И, конечно, обе части романа, как я уже сказала, проникают друг в друга не только композиционно, ибо главы их чередуются, но и сюжетно. Ожидание – еще один мотив повести – заставляет и читателя, вконец разуверившегося в том, что из лесного и казенного миров есть выход, ждать хотя бы встречи Переца и Кандида. Но они соприкасаются лишь идейно, мечтая понять, и с помощью сюжетных сцепок типа кисельных щенков, рожденных Лесом, которые появляются на глазах у Переца, а спустя какое-то время встречаются Кандиду.

«Управленческая» часть повести сюжетно и атмосферно воспроизводит незаконченный роман Франца Кафки «Замок», где герой, названный просто инициалом К., прибывает в Деревню, которой управляет Замок.

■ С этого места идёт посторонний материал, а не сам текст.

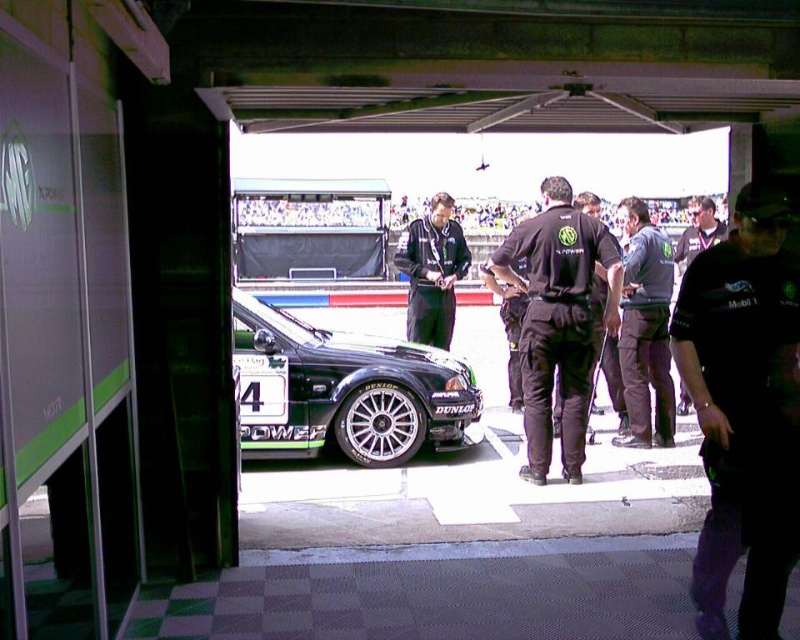 Looking at this image, who is positioned more to the right, black fabric shirt at center or dark gray uniform at center?

From the viewer's perspective, dark gray uniform at center appears more on the right side.

At what (x,y) coordinates should I click in order to perform the action: click on black fabric shirt at center. Please return your answer as a coordinate pair (x, y). The width and height of the screenshot is (800, 640). Looking at the image, I should click on (744, 412).

Is black fabric uniform at center taller than dark gray uniform at center?

Indeed, black fabric uniform at center has a greater height compared to dark gray uniform at center.

Does point (570, 445) come closer to viewer compared to point (628, 444)?

Yes, point (570, 445) is closer to viewer.

Where is `black fabric uniform at center`? black fabric uniform at center is located at coordinates (558, 321).

I want to click on black fabric shirt at center, so click(744, 412).

Is point (748, 252) positioned behind point (404, 257)?

That is False.

You are a GUI agent. You are given a task and a screenshot of the screen. Output one action in this format:
    pyautogui.click(x=<x>, y=<y>)
    Task: Click on the black fabric shirt at center
    This screenshot has height=640, width=800.
    Given the screenshot: What is the action you would take?
    pyautogui.click(x=744, y=412) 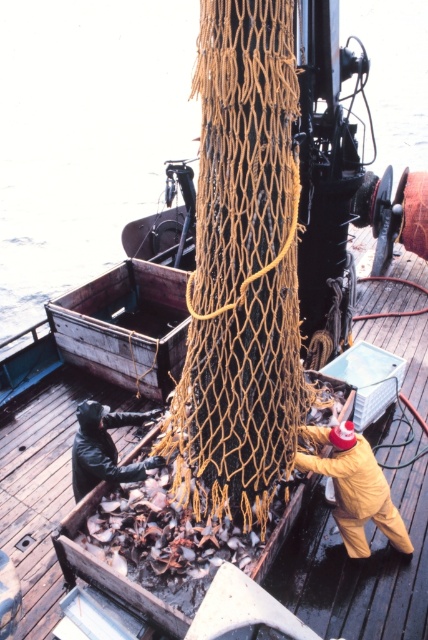 Does yellow matte overall at lower right appear under black rubber gloves at lower left?

Indeed, yellow matte overall at lower right is positioned under black rubber gloves at lower left.

Is point (357, 500) positioned behind point (109, 461)?

No, (357, 500) is closer to viewer.

Locate an element on the screen. Image resolution: width=428 pixels, height=640 pixels. yellow matte overall at lower right is located at coordinates (356, 490). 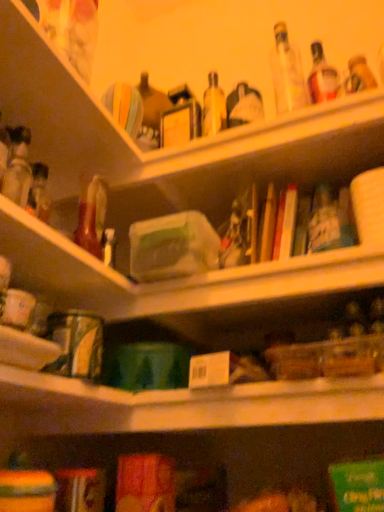 Question: Is translucent glass bottle at left at the right side of matte plastic bag at upper left?

Choices:
 (A) yes
 (B) no

Answer: (B)

Question: Considering the relative sizes of translucent glass bottle at left and matte plastic bag at upper left in the image provided, is translucent glass bottle at left taller than matte plastic bag at upper left?

Choices:
 (A) yes
 (B) no

Answer: (B)

Question: Is translucent glass bottle at left to the left of matte plastic bag at upper left from the viewer's perspective?

Choices:
 (A) no
 (B) yes

Answer: (B)

Question: Is translucent glass bottle at left oriented away from matte plastic bag at upper left?

Choices:
 (A) no
 (B) yes

Answer: (A)

Question: Is translucent glass bottle at left positioned far away from matte plastic bag at upper left?

Choices:
 (A) no
 (B) yes

Answer: (A)

Question: Could you tell me if translucent glass bottle at left is turned towards matte plastic bag at upper left?

Choices:
 (A) yes
 (B) no

Answer: (B)

Question: Is matte plastic bag at upper left behind translucent glass bottle at left?

Choices:
 (A) no
 (B) yes

Answer: (B)

Question: Can you confirm if matte plastic bag at upper left is taller than translucent glass bottle at left?

Choices:
 (A) yes
 (B) no

Answer: (A)

Question: Is matte plastic bag at upper left surrounding translucent glass bottle at left?

Choices:
 (A) yes
 (B) no

Answer: (B)

Question: Is matte plastic bag at upper left positioned in front of translucent glass bottle at left?

Choices:
 (A) yes
 (B) no

Answer: (B)

Question: Does matte plastic bag at upper left have a larger size compared to translucent glass bottle at left?

Choices:
 (A) yes
 (B) no

Answer: (A)

Question: From the image's perspective, is matte plastic bag at upper left below translucent glass bottle at left?

Choices:
 (A) no
 (B) yes

Answer: (A)

Question: Considering the positions of matte plastic bag at upper left and translucent glass bottle at left in the image, is matte plastic bag at upper left wider or thinner than translucent glass bottle at left?

Choices:
 (A) wide
 (B) thin

Answer: (A)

Мы попадаем в обюрократизированный до абсурда мир, где вместо людей – функция. На протяжении всего романа К. пытается встретиться с могущественным чиновником по имени Кламм (вспомним, как Перец мечтал поговорить с директором Управления), однако каждый раз новая пощечина гротеска отбрасывает героя дальше от цели. К. пытается ухватиться за людей, которые кажутся ему настоящими, живыми, однако оказывается, что и они существуют лишь грезами о Замке и его обитателях.

Кстати, мне кажется, что К. и недосягаемый Кламм, – две ипостаси одного образа. Так же, как никому не нужный, отовсюду выдворяемый Перец, пытаясь отыскать директора, волей абсурдной логики Управления сам становится им, неприкаянный, противопоставленный Замку К. тоже должен в итоге воплотиться в образе чиновника.

Я думаю, что эти две антиутопии Кафки и Стругацких, несмотря на присущую жанру безысходность, чрезвычайно гуманистические вещи, поскольку в них поднимаются вопросы о смысле жизни человека и вообще о человечности. Да и объединены они общей мыслью: мир полон чуждых нам ценностей и идей, но они могут быть жизненно необходимы другим.